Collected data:
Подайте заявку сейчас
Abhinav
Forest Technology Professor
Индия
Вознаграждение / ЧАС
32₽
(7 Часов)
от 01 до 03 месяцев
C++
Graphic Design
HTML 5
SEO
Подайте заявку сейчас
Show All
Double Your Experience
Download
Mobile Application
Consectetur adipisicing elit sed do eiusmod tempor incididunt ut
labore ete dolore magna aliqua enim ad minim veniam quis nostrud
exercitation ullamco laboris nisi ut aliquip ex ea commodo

Task to carry out
All of the lines above must be returned exactly.

Output below
Подайте заявку сейчас
Abhinav
Forest Technology Professor
Индия
Вознаграждение / ЧАС
32₽
(7 Часов)
от 01 до 03 месяцев
C++
Graphic Design
HTML 5
SEO
Подайте заявку сейчас
Show All
Double Your Experience
Download
Mobile Application
Consectetur adipisicing elit sed do eiusmod tempor incididunt ut
labore ete dolore magna aliqua enim ad minim veniam quis nostrud
exercitation ullamco laboris nisi ut aliquip ex ea commodo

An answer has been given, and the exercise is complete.